EXERCISE REQUIREMENTS:
Which lines in the data below contain the word "warranty"? Return each of them.

[Collected data]
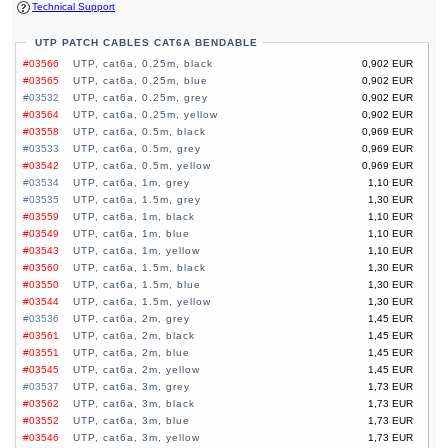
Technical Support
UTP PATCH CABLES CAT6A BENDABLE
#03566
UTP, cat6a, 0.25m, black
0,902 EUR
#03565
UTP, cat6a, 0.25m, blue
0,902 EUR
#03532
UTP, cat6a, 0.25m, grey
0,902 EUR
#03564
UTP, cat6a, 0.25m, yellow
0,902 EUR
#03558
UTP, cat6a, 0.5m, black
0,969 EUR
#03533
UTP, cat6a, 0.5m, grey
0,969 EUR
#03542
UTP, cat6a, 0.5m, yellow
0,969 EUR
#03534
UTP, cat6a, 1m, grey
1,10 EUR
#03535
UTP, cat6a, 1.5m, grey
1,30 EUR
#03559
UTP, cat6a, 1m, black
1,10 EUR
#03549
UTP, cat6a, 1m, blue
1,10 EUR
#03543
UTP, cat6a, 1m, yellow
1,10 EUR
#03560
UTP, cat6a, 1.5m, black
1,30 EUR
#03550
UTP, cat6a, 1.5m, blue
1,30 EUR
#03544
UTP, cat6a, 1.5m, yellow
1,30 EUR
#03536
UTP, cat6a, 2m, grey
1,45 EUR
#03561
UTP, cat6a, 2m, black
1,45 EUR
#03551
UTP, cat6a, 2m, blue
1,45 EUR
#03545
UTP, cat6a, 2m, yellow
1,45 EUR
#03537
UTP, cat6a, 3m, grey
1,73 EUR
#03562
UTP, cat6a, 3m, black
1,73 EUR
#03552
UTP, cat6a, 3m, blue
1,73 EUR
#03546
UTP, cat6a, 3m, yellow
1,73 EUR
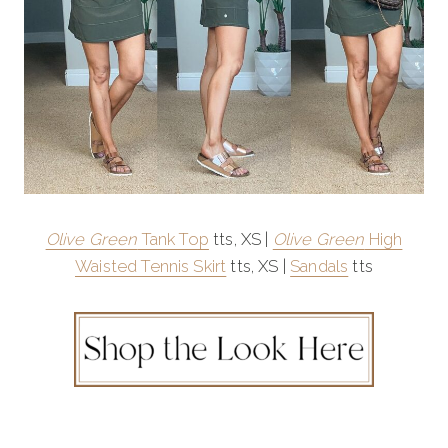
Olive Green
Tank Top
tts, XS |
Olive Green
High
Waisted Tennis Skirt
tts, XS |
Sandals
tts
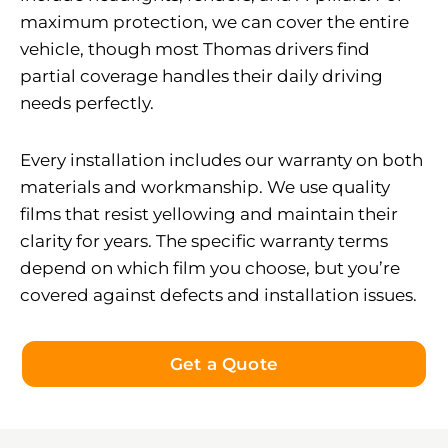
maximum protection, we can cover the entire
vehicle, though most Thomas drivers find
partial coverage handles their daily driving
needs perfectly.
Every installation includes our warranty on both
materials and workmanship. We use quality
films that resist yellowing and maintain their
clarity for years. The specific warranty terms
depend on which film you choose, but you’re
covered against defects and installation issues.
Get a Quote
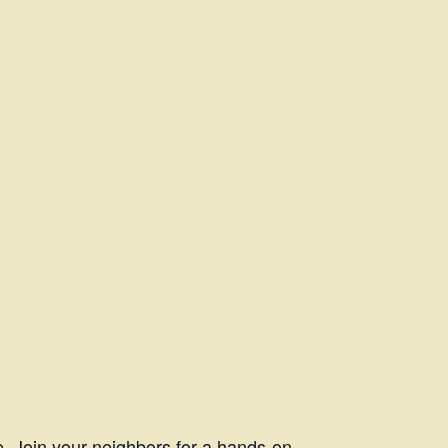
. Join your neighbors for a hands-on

TASK ANSWER:
Every installation includes our warranty on both
clarity for years. The specific warranty terms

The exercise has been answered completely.